Катюша долго ковырялась в аппарате для измерения давления. Накачивала грушку, потом потихоньку отвинчивала вентиль и прижимала стетоскоп к вене на сгибе руки.
— Сколько? — спросил старик, придерживая засученный рукав и улыбаясь. — Что? Отправляюсь к богу в рай?
— Погоди, не слышу. Не годится он уже, износился, сменить пора.
— Не он износился, моя дорогая, а мы с тобой. Очкастенькая докторша в поликлинике только разок накачает эту штуку, и все, больше не надо. Глазом не успею моргнуть, как давление измерено.

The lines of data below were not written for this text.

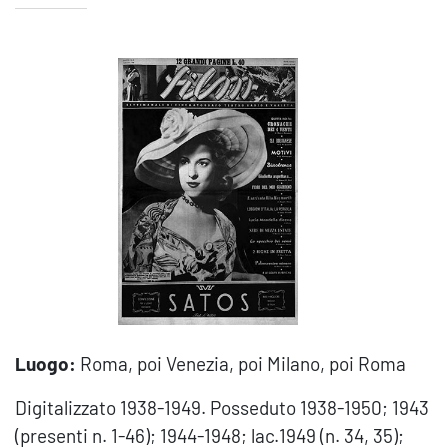
Luogo:
Roma, poi Venezia, poi Milano, poi Roma
Digitalizzato 1938-1949. Posseduto 1938-1950; 1943
(presenti n. 1-46); 1944-1948; lac.1949 (n. 34, 35);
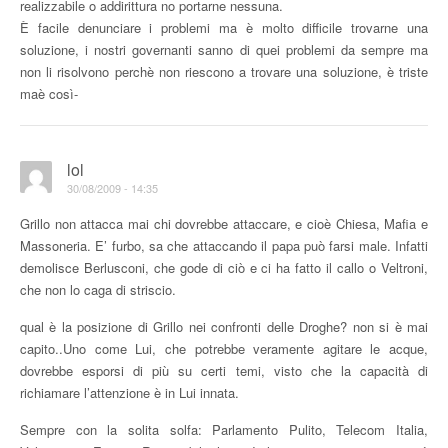
realizzabile o addirittura no portarne nessuna.
È facile denunciare i problemi ma è molto difficile trovarne una
soluzione, i nostri governanti sanno di quei problemi da sempre ma
non li risolvono perchè non riescono a trovare una soluzione, è triste
maè così-
lol
30/08/2009 - 14:35
Grillo non attacca mai chi dovrebbe attaccare, e cioè Chiesa, Mafia e
Massoneria. E’ furbo, sa che attaccando il papa può farsi male. Infatti
demolisce Berlusconi, che gode di ciò e ci ha fatto il callo o Veltroni,
che non lo caga di striscio.
qual è la posizione di Grillo nei confronti delle Droghe? non si è mai
capito..Uno come Lui, che potrebbe veramente agitare le acque,
dovrebbe esporsi di più su certi temi, visto che la capacità di
richiamare l’attenzione è in Lui innata.
Sempre con la solita solfa: Parlamento Pulito, Telecom Italia,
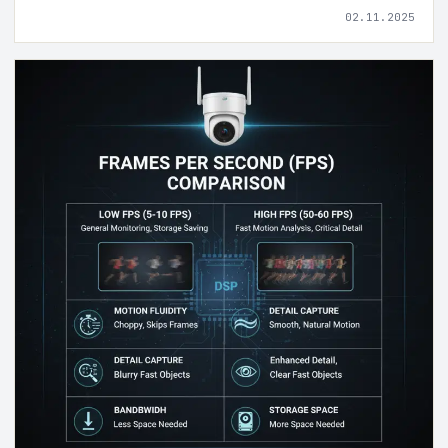
02.11.2025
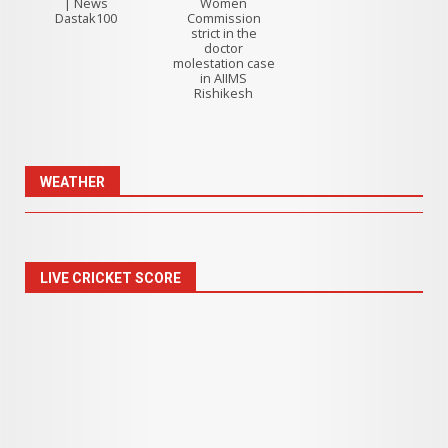
| News
Women
Dastak100
Commission
strict in the
doctor
molestation case
in AIIMS
Rishikesh
WEATHER
LIVE CRICKET SCORE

— Да погоди ты, вот разговорился. Много она знает, эта твоя очкастенькая. Забыл, как в прошлом году легкие не прослушала толком и с воспалением чуть не отправила на тот свет.
— Сколько там?
— Немножко повышенное.
— А все-таки…
— Сто сорок на девяносто. Дам тебе папазол, и приляг, полежи немножко. — Катюша обманула мужа: на самом деле ртутный столбик начинал пульсировать на сто шестидесяти и затихал выше ста.
Последнее время у Пармена часто повышается давление, но жена скрывает это от него: дескать, разволнуется, разнервничается, и станет еще хуже; затребует перо и бумагу — завещание писать. Лучше ему не знать, какое у него давление, так спокойнее.
Катюша дала мужу папазол, подложила под голову подушку. От чего бы это с ним сегодня; прошлой ночью хорошо спал. Может, все из-за погоды?
— Катюша, — Пармен лежит на диване, глядя в потолок. Жена сидит у его ног.
— Слушаю.
— Все-таки доехали мы с тобой до конца, Катюша.
— До какого конца?
— До старости.
— Да какая это старость! Я теперь только собираюсь среди детей и внуков пожить, порадоваться на них. Кебуладзевской Гаяне вон восемьдесят шесть уже, а она с рынка пуда полтора кукурузы тащила. А у нас что за возраст? Тебе только семьдесят два будет двадцать первого октября.